This patch aims to implement POSIX_FADV_WILLNEED and POSIX_FADV_DONTNEED
advices to shmem files which can be helpful for the drivers who may want
to manage the pages of shmem files on their own, like, that are created
through shmem_file_setup[_with_mnt]().
This patchset is unit tested with the below:
(a) Qemu x86_64 with 4 smp cores, 2GB ram, 1Gb swap mounted
on zram block device.
(b) A tmpfs file of size 100MB is created.
(c) Initially this file is filled with a poison value of 0xAA.
(d) POSIX_FADV_[WILL|DONT]NEED is called on this file for a range that
gets generated randomn. This is called for 10K iterations.
(e) Check the poison value at the end of the test.
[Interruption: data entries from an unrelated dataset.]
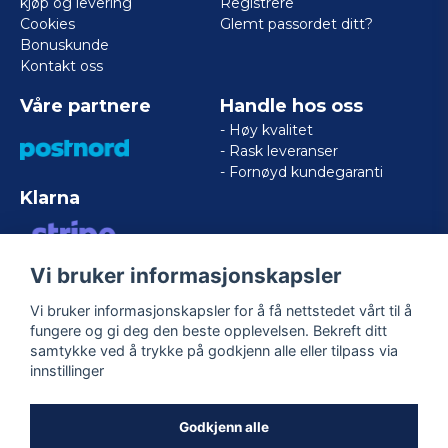
kjøp og levering
Registrere
Cookies
Glemt passordet ditt?
Bonuskunde
Kontakt oss
Våre partnere
Handle hos oss
- Høy kvalitet
- Rask leveranser
- Fornøyd kundegaranti
Klarna
Vi bruker informasjonskapsler
VISA/MASTERCARD/AMERICAN
EXPRESS
Vi bruker informasjonskapsler for å få nettstedet vårt til å
fungere og gi deg den beste opplevelsen. Bekreft ditt
samtykke ved å trykke på godkjenn alle eller tilpass via
Følg oss
innstillinger
Facebook
Godkjenn alle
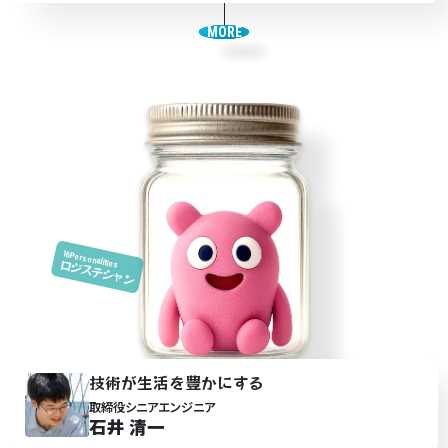
MORE
16Personalities
ロジステシャン
技術が生活を豊かに
す
る
取締役シニアエンジニア
石井 清一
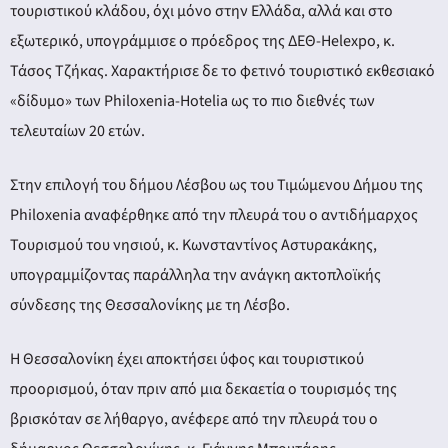
τουριστικού κλάδου, όχι μόνο στην Ελλάδα, αλλά και στο
εξωτερικό, υπογράμμισε ο πρόεδρος της ΔΕΘ-Helexpo, κ.
Τάσος Τζήκας. Χαρακτήρισε δε το φετινό τουριστικό εκθεσιακό
«δίδυμο» των Philoxenia-Hotelia ως το πιο διεθνές των
τελευταίων 20 ετών.
Στην επιλογή του δήμου Λέσβου ως του Τιμώμενου Δήμου της
Philoxenia αναφέρθηκε από την πλευρά του ο αντιδήμαρχος
Τουρισμού του νησιού, κ. Κωνσταντίνος Αστυρακάκης,
υπογραμμίζοντας παράλληλα την ανάγκη ακτοπλοϊκής
σύνδεσης της Θεσσαλονίκης με τη Λέσβο.
Η Θεσσαλονίκη έχει αποκτήσει ύφος και τουριστικού
προορισμού, όταν πριν από μια δεκαετία ο τουρισμός της
βρισκόταν σε λήθαργο, ανέφερε από την πλευρά του ο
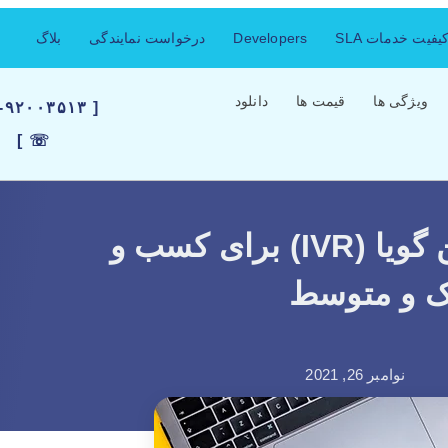
فیت خدمات SLA
Developers
درخواست نمایندگی
بلاگ
ویژگی ها
قیمت ها
دانلود
۲۱-۹۲۰۰۳۵۱۳
☏ ]
6 نکته کلیدی در ایجاد تلفن گویا (IVR) برای کسب و
ک و متوسط
نوامبر 26, 2021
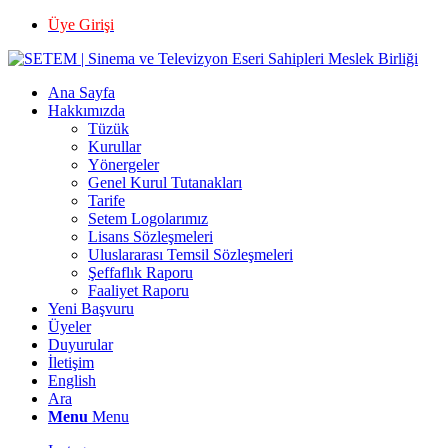
Üye Girişi
Ana Sayfa
Hakkımızda
Tüzük
Kurullar
Yönergeler
Genel Kurul Tutanakları
Tarife
Setem Logolarımız
Lisans Sözleşmeleri
Uluslararası Temsil Sözleşmeleri
Şeffaflık Raporu
Faaliyet Raporu
Yeni Başvuru
Üyeler
Duyurular
İletişim
English
Ara
Menu
Menu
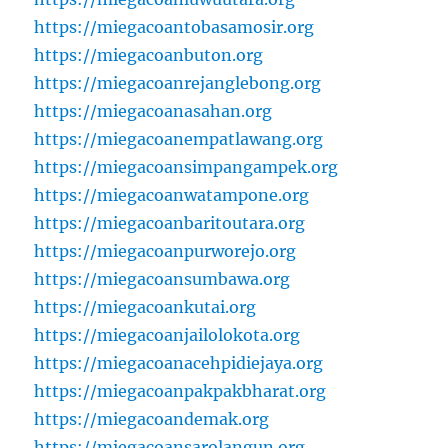
https://miegacoantobasamosir.org
https://miegacoanbuton.org
https://miegacoanrejanglebong.org
https://miegacoanasahan.org
https://miegacoanempatlawang.org
https://miegacoansimpangampek.org
https://miegacoanwatampone.org
https://miegacoanbaritoutara.org
https://miegacoanpurworejo.org
https://miegacoansumbawa.org
https://miegacoankutai.org
https://miegacoanjailolokota.org
https://miegacoanacehpidiejaya.org
https://miegacoanpakpakbharat.org
https://miegacoandemak.org
https://miegacoansarolangun.org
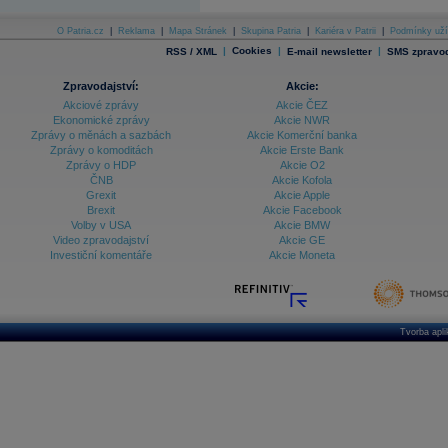
O Patria.cz
|
Reklama
|
Mapa Stránek
|
Skupina Patria
|
Kariéra v Patrii
|
Podmínky uží
|
Cookies
|
|
RSS / XML
E-mail newsletter
SMS zpravod
Zpravodajství:
Akcie:
Akciové zprávy
Akcie ČEZ
Ekonomické zprávy
Akcie NWR
Zprávy o měnách a sazbách
Akcie Komerční banka
Zprávy o komoditách
Akcie Erste Bank
Zprávy o HDP
Akcie O2
ČNB
Akcie Kofola
Grexit
Akcie Apple
Brexit
Akcie Facebook
Volby v USA
Akcie BMW
Video zpravodajství
Akcie GE
Investiční komentáře
Akcie Moneta
Tvorba apl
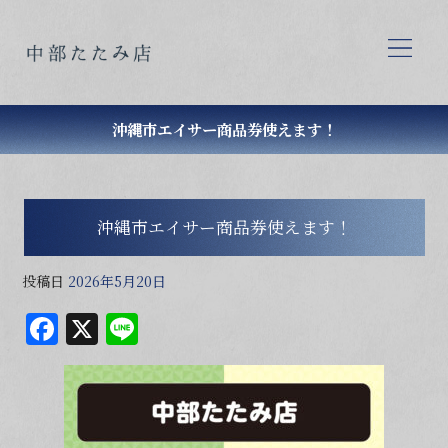
沖縄市エイサー商品券使えます！
沖縄市エイサー商品券使えます！
投稿日
2026年5月20日
F
X
Li
a
n
c
e
e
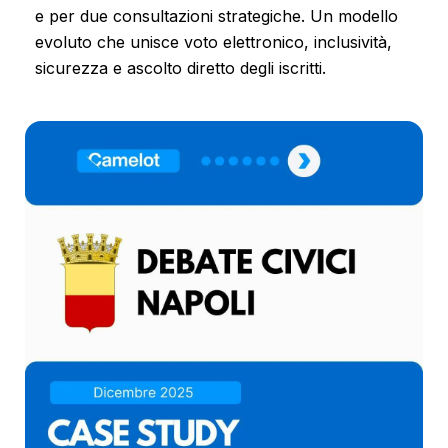
e per due consultazioni strategiche. Un modello
evoluto che unisce voto elettronico, inclusività,
sicurezza e ascolto diretto degli iscritti.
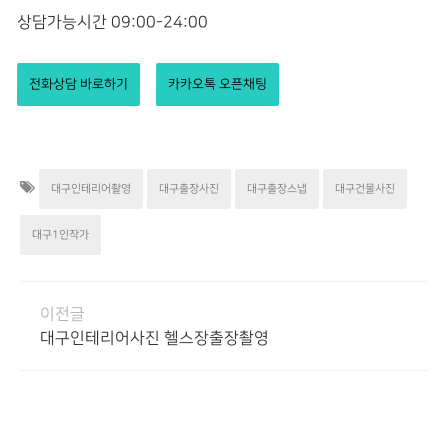
상담가능시간 09:00-24:00
전화상담 바로하기
카카오톡 오픈채팅
대구인테리어촬영
대구출장사진
대구출장스냅
대구건물사진
대구1인작가
이전글
대구인테리어사진 헬스장출장촬영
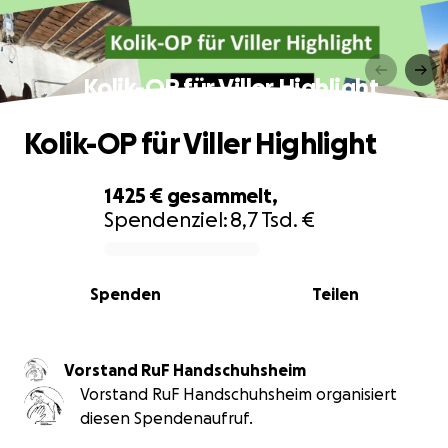
Kolik-OP für Viller Highlight
Kolik-OP für Viller Highlight
1425 €
gesammelt,
Spendenziel:
8,7 Tsd. €
0% complete
Spenden
Teilen
Vorstand RuF Handschuhsheim
Vorstand RuF Handschuhsheim organisiert
diesen Spendenaufruf.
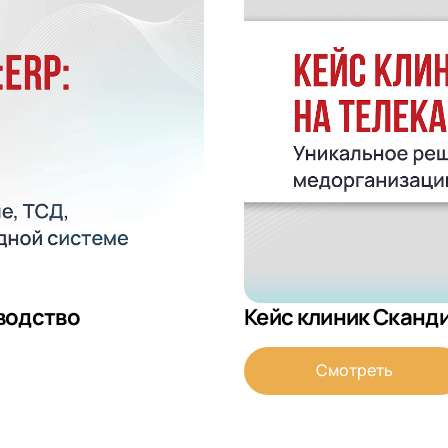
водство
Кейс клиник Сканд
Смотреть
 телефона
 телефона
 телефона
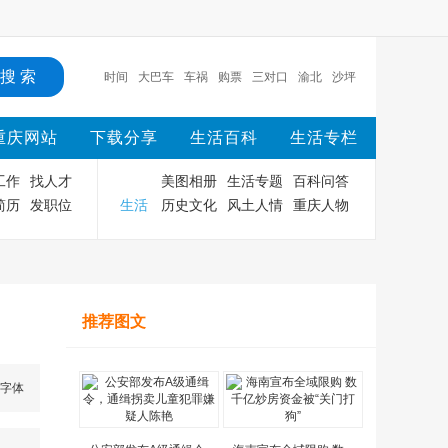
时间
大巴车
车祸
购票
三对口
渝北
沙坪
坝
渝中
重庆
主城
时间
重庆网站
下载分享
生活百科
生活专栏
工作
找人才
美图相册
生活专题
百科问答
简历
发职位
生活
历史文化
风土人情
重庆人物
推荐图文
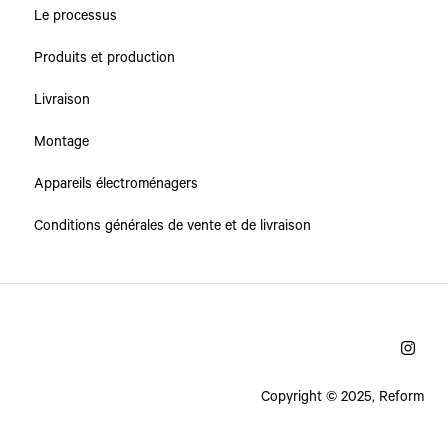
Le processus
Produits et production
Livraison
Montage
Appareils électroménagers
Conditions générales de vente et de livraison
Copyright © 2025, Reform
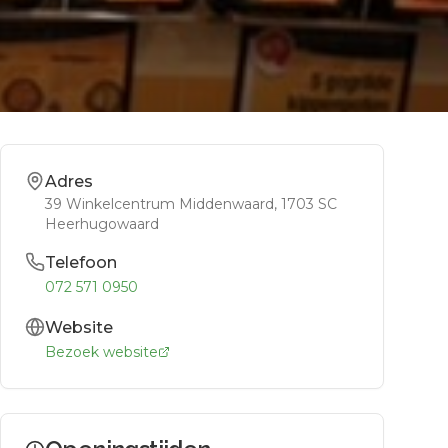
Adres
39 Winkelcentrum Middenwaard
, 1703 SC
Heerhugowaard
Telefoon
072 571 0950
Website
Bezoek website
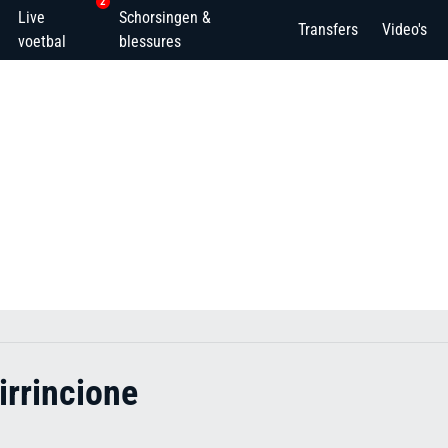
2
Live
Schorsingen &
Transfers
Video's
voetbal
blessures
rrincione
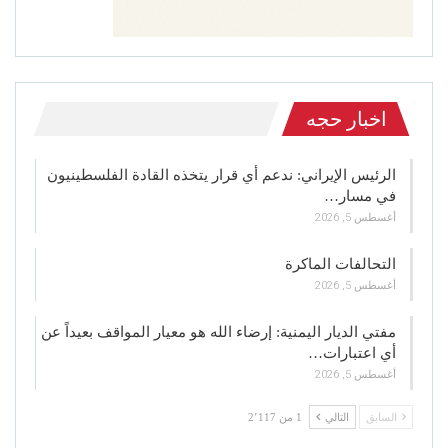
اخبار حجه
الرئيس الإيراني: ندعم أي قرار يتخذه القادة الفلسطينيون
في مسار…
أغسطس 5, 2026
التحالفات الماكرة
أغسطس 5, 2026
مفتي الديار اليمنية: إرضاء الله هو معيار المواقف بعيداً عن
أي اعتبارات…
أغسطس 5, 2026
السابق
التالي
1 من 2٬117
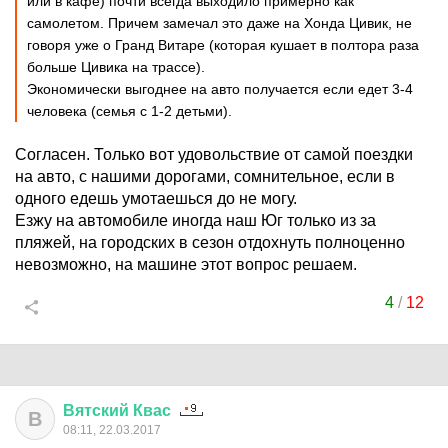
или в кафе) почти всегда выходило примерно как
самолетом. Причем замечал это даже на Хонда Цивик, не
говоря уже о Гранд Витаре (которая кушает в полтора раза
больше Цивика на трассе).
Экономически выгоднее на авто получается если едет 3-4
человека (семья с 1-2 детьми).
Согласен. Только вот удовольствие от самой поездки
на авто, с нашими дорогами, сомнительное, если в
одного едешь умотаешься до не могу.
Езжу на автомобиле иногда наш Юг только из за
пляжей, на городских в сезон отдохнуть полноценно
невозможно, на машине этот вопрос решаем.
4
/
12
Вятский
Квас
В
08:11, 22.03.2017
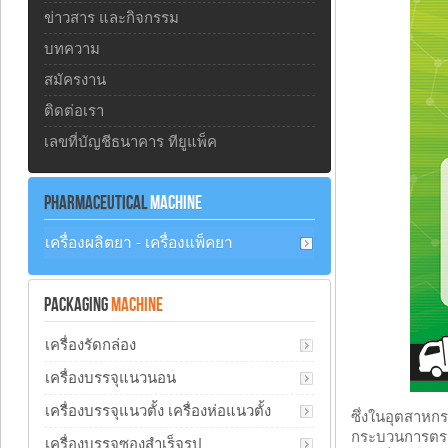
ข่าวสาร และกิจกรรม
บทความ
สมัครงาน
ติดต่อเรา
เลขที่บัญชีธนาคาร ทียูแพ็ค
PHARMACEUTICAL
MACHINE
เครื่องผลิตยา - เครื่องแพ็คยา
PACKAGING
MACHINE
เครื่องรัดกล่อง
เครื่องบรรจุแนวนอน
เครื่องบรรจุแนวตั้ง เครื่องห่อแนวตั้ง
ซึ่งในอุตสาหก
กระบวนการตรวจ
เครื่องบรรจุซองสำเร็จรูป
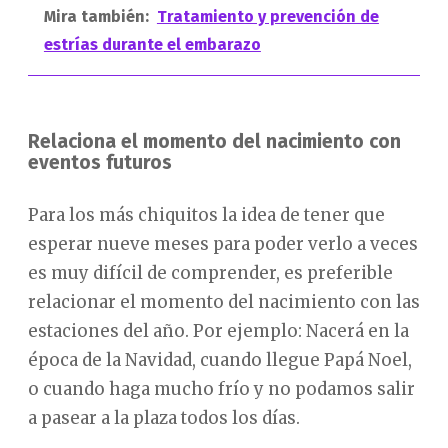
Mira también:
Tratamiento y prevención de
estrías durante el embarazo
Relaciona el momento del nacimiento con
eventos futuros
Para los más chiquitos la idea de tener que
esperar nueve meses para poder verlo a veces
es muy difícil de comprender, es preferible
relacionar el momento del nacimiento con las
estaciones del año. Por ejemplo: Nacerá en la
época de la Navidad, cuando llegue Papá Noel,
o cuando haga mucho frío y no podamos salir
a pasear a la plaza todos los días.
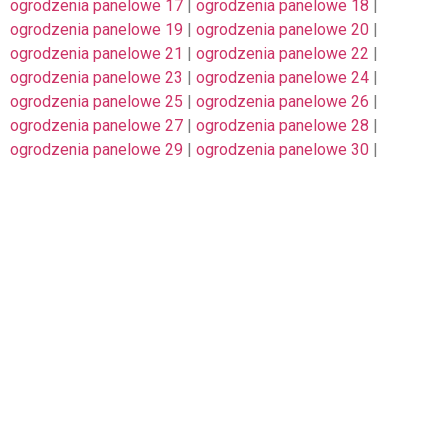
ogrodzenia panelowe 17
|
ogrodzenia panelowe 18
|
ogrodzenia panelowe 19
|
ogrodzenia panelowe 20
|
ogrodzenia panelowe 21
|
ogrodzenia panelowe 22
|
ogrodzenia panelowe 23
|
ogrodzenia panelowe 24
|
ogrodzenia panelowe 25
|
ogrodzenia panelowe 26
|
ogrodzenia panelowe 27
|
ogrodzenia panelowe 28
|
ogrodzenia panelowe 29
|
ogrodzenia panelowe 30
|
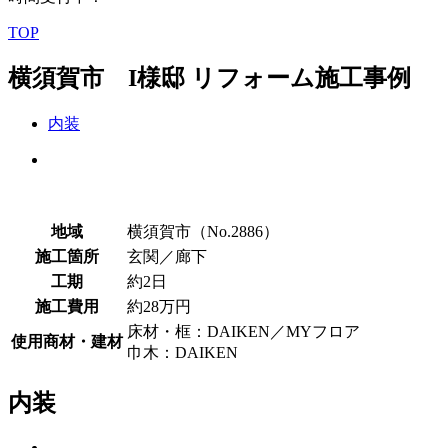
TOP
横須賀市 I様邸 リフォーム施工事例
内装
地域
横須賀市（No.2886）
施工箇所
玄関／廊下
工期
約2日
施工費用
約28万円
床材・框：DAIKEN／MYフロア
使用商材・建材
巾木：DAIKEN
内装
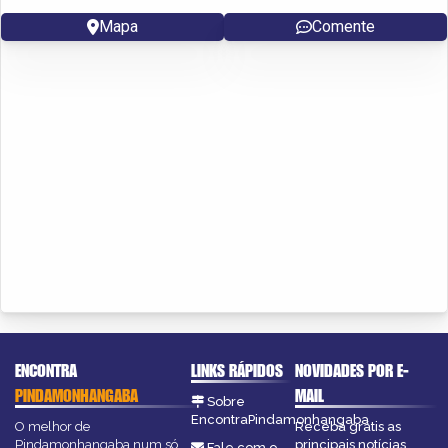
Mapa
Comente
ENCONTRA
LINKS RÁPIDOS
NOVIDADES POR E-
PINDAMONHANGABA
MAIL
Sobre
EncontraPindamonhangaba
O melhor de
Receba grátis as
Pindamonhangaba num só
principais notícias,
Fale com o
Exit the program if it
is changed.
use the below script:
val1=$(cat /proc/vmstat | grep pswpout | awk '{print $2}')
str=$(./a.out <tmpfs file>)
res=$(echo $str | awk '{print $1}')
val2=$(cat /proc/vmstat | grep pswpout | awk '{print $2}')
if [[ $res == "FAIL" ]]; then echo $str;
else
if [[ $val1 == $val2 ]]; then echo "FAIL. Does the swap setup is done?";
else echo $res;
fi
fi
------------------------------------------------------------------------
#include <stdio.h>
#include <fcntl.h>
#include <unistd.h>
#include <stdlib.h>
#include <string.h>
#include <sys/mman.h>
#include <sys/types.h>
#include <sys/stat.h>
#include <unistd.h>
#include <fcntl.h>
#include <sys/stat.h>
#define NR_ITER (10000)
unsigned int fd;
void run_tests(int fd, loff_t start, loff_t end)
{
if (posix_fadvise(fd, start, end, POSIX_FADV_DONTNEED)) {
perror("FAIL : fadvise():dont_need_thread\n");
exit(6);
}
if (posix_fadvise(fd, start, end, POSIX_FADV_WILLNEED)) {
perror("FAIL : fadvise():will_need_thread\n");
exit(6);
}
}
void get_rand_range(long size, loff_t *start, loff_t *end)
{
*start = rand() % (size >> 1);
*end = *start + (rand() % size);
if (*end > size)
*start = *end = 0;
}
void fill_pattern(int fd, long size)
{
char *data;
data = mmap(0, size, PROT_READ | PROT_WRITE, MAP_SHARED, fd, 0);
if (data == MAP_FAILED) {
perror("FAIL : mmap()\n");
exit(5);
}
memset(data, 0xAA, size);
munmap(data, size);
}
int check_pattern(int fd, long size)
{
unsigned char *data;
long i;
data = mmap(0, size, PROT_READ, MAP_SHARED, fd, 0);
if (data == MAP_FAILED) {
perror("FAIL : mmap()\n");
exit(4);
}
for (i = 0; i < size; ++i) {
if (data[i] != 0xAA) {
printf("FAIL : Testcase is failed. Seeing %x rather than 0xAA\n", data[i]);
exit(4);
}
}
munmap(data, size);
}
int main(int argc, char **argv)
{
struct stat buf = {0};
loff_t start, end, i;
if (argc < 2) {
printf("FAIL : usage: a.out <tmpfs filename>\n");
exit(1);
}
if (stat(argv[1], &buf)) {
perror("FAIL : stat()\n");
exit(2);
}
fd = open(argv[1], O_RDWR);
if (fd < 0) {
perror("FAIL : open()\n");
exit(3);
}
fill_pattern(fd, buf.st_size);
for (i = NR_ITER; i > 0; --i) {
get_rand_range(buf.st_size, &start, &end);
run_tests(fd, start, end);
}
check_pattern(fd, buf.st_size);
close(fd);
printf("PASS \n");
return 0;
}
------------------------------------------------------------------------
Changes in V8:
-- Addressed the comments and fixed the bug caught by Hugh.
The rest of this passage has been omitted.